The Duomo in Florence

Painted ceiling of the Florence Duomo

My friends and I headed out to explore Florence (we walked for about 13 hours on this day :) )

Bridge view in Florence


Galileo's tomb (if you haven't read "Galileo's Daughter," you should)



My favorite of the Cinque Terre towns, Manarola




In Vernazza - Cinque Terre


After an afternoon train to Venice, we celebrated Thanksgiving with a traditional...Italian meal :)


Oh the streets of Venice - we got lost so many times!


Part of St. Mark's Square in Venice



Venice near sunset


So there's a story to the above picture. I almost ended up in the Mediterranean trying to take it. I was walking towards the edge of the canal to get the shot and looking in my viewfinder of my camera as I did so...I KNOW I would not have walked into the water, I was aware of where the edge was, however, I was not aware of the puddle of water, on marble, right under both of my feet and when I hit it, BOTH feet shot out from under me...I heard a bunch of gasps behind me, somehow landed on my feet with a bit of a stumble, took my shot, turned around and saw a group of old Italian men grinning and shaking their heads at me. I assured them I wasn't planning on taking a swim and rejoined my friends, who had missed the whole thing and were wondering why I was cracking up. :)

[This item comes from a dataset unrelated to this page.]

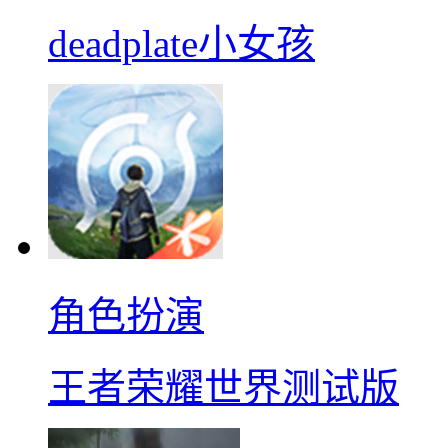
deadplate小女孩
角色扮演
王者荣耀世界测试版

Gelato :) I ate a lot of this. A lot. 


Yes, I will admit that I wish my stomach would have behaved a bit better, and I wish I would have been able to eat the food there (alas, gluten!), and I wish Italy sold Mountain Dew Code Red :), but I was blessed with friends who were patient and didn't make me feel bad when I asked to sit down to rest, or made multiple pit stops, or had them looking for a restaurant that had risotto or vegetable soup (the two meals that were definitely gluten free and that my stomach was tolerating). But all those wishes made for some good prayer time with the Lord as I had to work on my attitude. No, I didn't feel like I wanted to, but He still sustained me and allowed me to laugh and to drink delicious Italian coffee and to see amazing sights...and to add a bucketful of good memories to my life. I think I ended up appreciating the trip more than I would have if I had been feeling 100% and for that, I am thankful.